Истории небольшого города. Сборник рассказов - Влад Тарханов
Шрифт:
Интервал:
Закладка:
— Итак, вы согласны?
— Это ведь был не вопрос? Конечно, согласен… Если вам нужен формальный ответ.
— Нужен. С чего вы собираетесь начать?
— Начать? Это как раз самое простое… У вас есть время подождать?
— Время для нас самый простой из ресурсов. Мы не собираемся вас подгонять в шею…
— Гнать в шею — это правильная идиома.
— Спасибо.
— Тогда я начну с того, что напишу фантастический рассказ про нашу встречу.
— Зачем?
— Вы мне сообщите несколько фактов, которые я могу узнать только от вас при непосредственном контакте. Эти факты встраиваем в рассказ. Размещаем его в журнале «Фантастика» и разбрасываем по Всемирной Паутине. У нас есть люди, которые читают такие рассказы. И если там проскакивает информация, они стараются локализовать ее источник.
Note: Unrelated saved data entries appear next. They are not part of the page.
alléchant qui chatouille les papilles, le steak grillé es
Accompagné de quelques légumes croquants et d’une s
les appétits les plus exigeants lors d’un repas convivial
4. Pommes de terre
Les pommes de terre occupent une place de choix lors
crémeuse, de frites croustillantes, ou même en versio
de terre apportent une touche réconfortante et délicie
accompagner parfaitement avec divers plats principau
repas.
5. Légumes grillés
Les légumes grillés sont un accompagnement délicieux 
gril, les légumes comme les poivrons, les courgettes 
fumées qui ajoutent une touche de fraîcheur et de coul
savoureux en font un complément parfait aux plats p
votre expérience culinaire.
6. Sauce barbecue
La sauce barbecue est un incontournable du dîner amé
— И если они изолируют вас? Это будет неудача.
— Это будет неизбежный этап. Но он не будет долгим. У меня есть стратегия, как этому противостоять. После этого меня приведут к тем, кто действительно будет принимать решения. А теперь о главном: что вы хотите от нас, и что мы сможем получить от вас в обмен?
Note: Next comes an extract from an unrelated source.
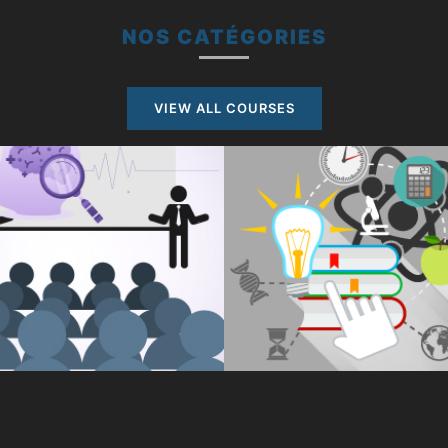
NOS CATÉGORIES
VIEW ALL COURSES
— Да, вас действительно хорошо подготовили.
— У меня все экзамены и зачеты сданы на «отлично»! — подтвердил я вывод господина Тобиаса.
Глинск. Июль-август 2014 года.
Сон о Гилютине
Иван Федорович Гилютин служил младшим научным сотрудником Института Прикладной химии Новосибирской академии наук. В тридцать девять лет он с трудом защитил кандидатскую диссертацию, и теперь ожидал законного подтверждения и такого же законного повышения. По своему характеру был он человеком нерешительным, робким, застенчивым, малообщительным и достаточно ленивым. А еще над ним висело фамильное проклятие. Дело в том, что Иван Федорович был родственником месье Гильотена, да-да, того самого Гильотена, который изобрел, а потом испытал на себе прогрессивное устройство, названное по его имени гильотиной. Родственники Гильотена сбежали в Россию, а там, чтобы избежать лишних вопросов, переменили фамилию на созвучную русскую Гилютины. А вот от семейного проклятия перемена фамилии не спасла. Более чем два столетия, ровно в сорок лет, старший мужчина в роду Гилютиных погибал насильственной смертью. Сегодня настроение Ивана Федоровича было прескверным. Он подал свои документы на конкурс. В лаборатории неорганического синтеза открылась должность старшего научного сотрудника. Но ему намекнули, что это место уже давным-давно забронировано. Раньше бы он документы забрал. Но сейчас, когда ему исполнилось ровно сорок лет, отступать не было никакого смысла. И он подал документы на конкурс. От треволнения, непривычного его неприметному организму, Иван Федорович почувствовал, как болит сердце. Вызвали скорую. Ему сделали уколы, сунули под язык таблетку валидола, и велели полежать. Домой мнс Гилютин отправился в десятом часу. Было темно. Холодный зимний ветер нес комья снега вперемешку с отколовшимися от крыш кусочками льда. Было так темно, что и глаз выколоть недолго. И тут Иван Федорович напоролся на высокого мужчину без лица. Нет, лицо было, его только видно не было. Тень от большой меховой шапки да просторный капюшон делали человека похожим на приведение из фильма ужасов. Застыв от страха на месте, Гилютин не нашел в себе силы спросить ничего умного, а только каким-то противно-писклявым голосом выдавил из себя:
— Вы кто?
— Я проклятие рода Гильотенов, — спокойно ответствовал мужчина. И Гилютин почувствовал, как начинают холодеть его ноги.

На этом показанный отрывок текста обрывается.